*Required action*
In the records below, find the line with "Journal Prompts (359, 1681)" and the line with "Creative Journaling (359, 1335)"; return exactly those lines and every line between them.

*Extracted records*

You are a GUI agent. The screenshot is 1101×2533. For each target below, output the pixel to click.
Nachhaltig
==
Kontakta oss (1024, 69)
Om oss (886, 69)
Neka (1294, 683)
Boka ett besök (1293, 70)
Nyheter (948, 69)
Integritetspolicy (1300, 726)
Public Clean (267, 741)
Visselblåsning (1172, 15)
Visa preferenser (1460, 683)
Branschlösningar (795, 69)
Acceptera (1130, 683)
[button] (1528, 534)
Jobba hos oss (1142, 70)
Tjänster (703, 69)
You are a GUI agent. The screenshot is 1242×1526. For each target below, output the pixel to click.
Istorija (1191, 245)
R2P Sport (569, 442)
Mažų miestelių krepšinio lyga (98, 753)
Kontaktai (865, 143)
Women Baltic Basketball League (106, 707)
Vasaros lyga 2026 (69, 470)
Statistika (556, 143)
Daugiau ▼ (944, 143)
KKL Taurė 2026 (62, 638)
* * *
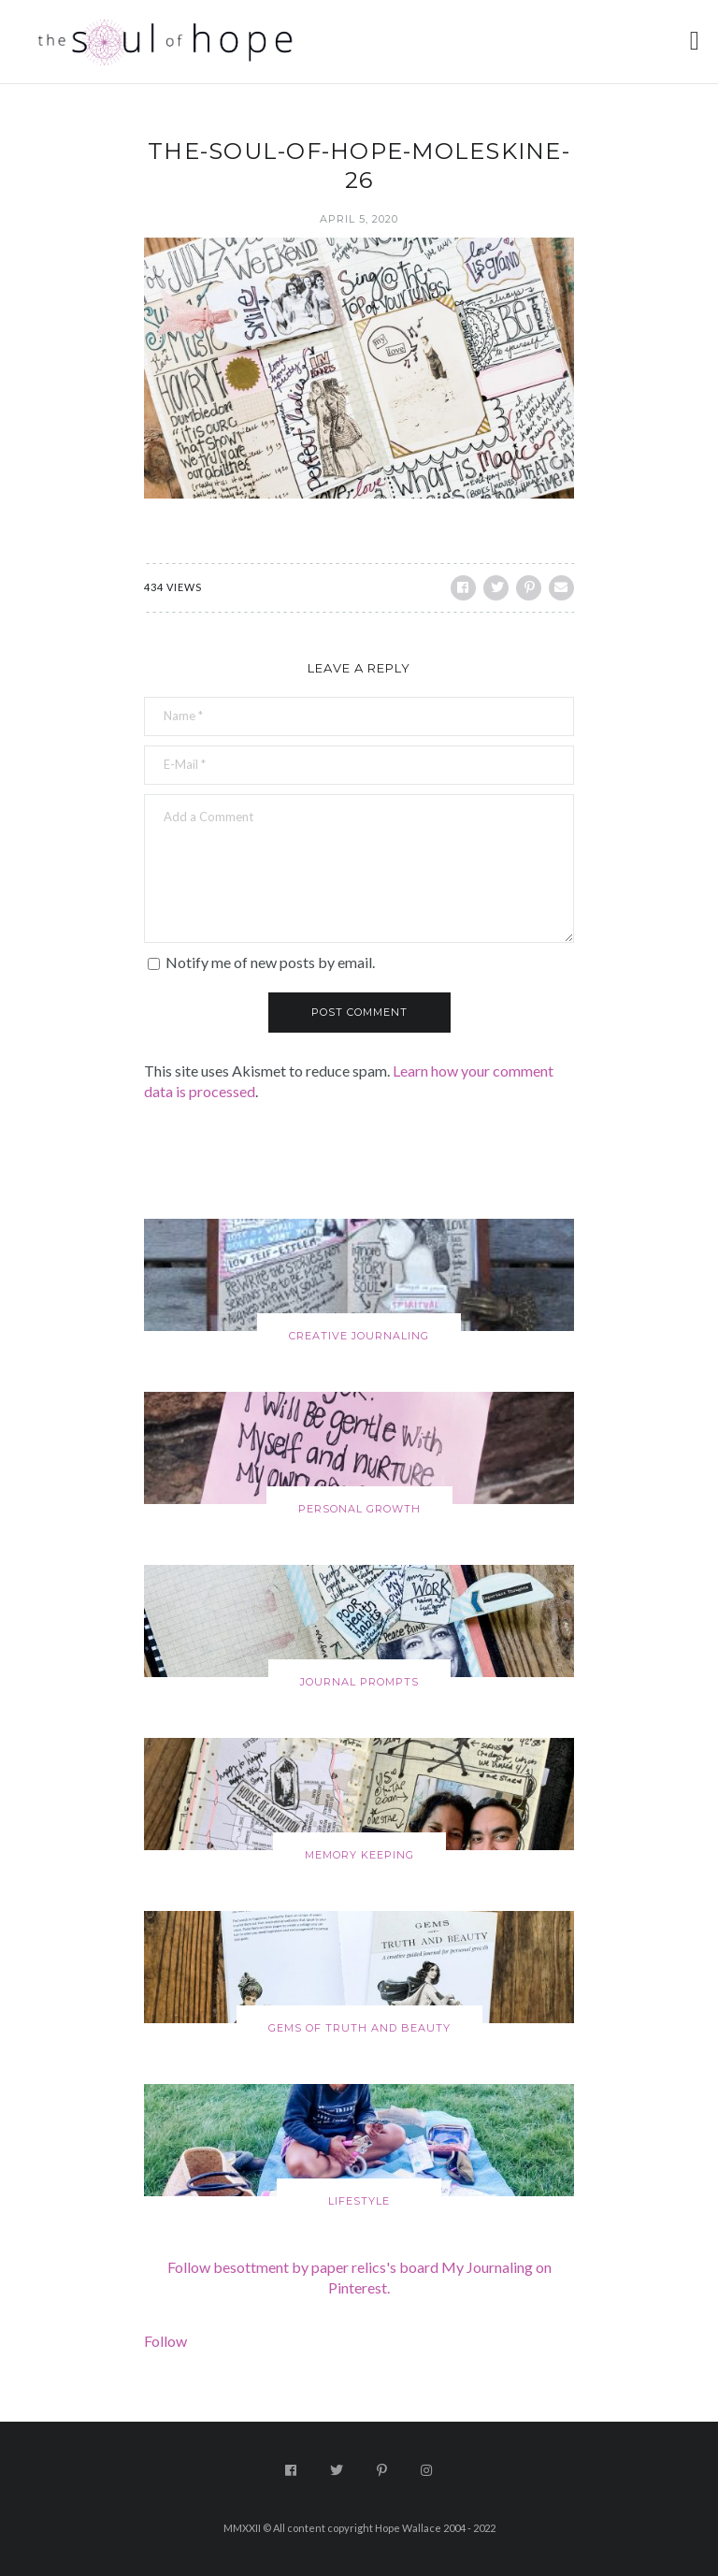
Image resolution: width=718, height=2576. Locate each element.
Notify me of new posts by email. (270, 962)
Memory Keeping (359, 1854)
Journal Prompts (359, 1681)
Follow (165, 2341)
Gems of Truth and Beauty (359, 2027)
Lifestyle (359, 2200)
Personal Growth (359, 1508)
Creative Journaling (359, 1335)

*Response to this task*
Journal Prompts (359, 1681)
Follow (165, 2341)
Gems of Truth and Beauty (359, 2027)
Lifestyle (359, 2200)
Personal Growth (359, 1508)
Creative Journaling (359, 1335)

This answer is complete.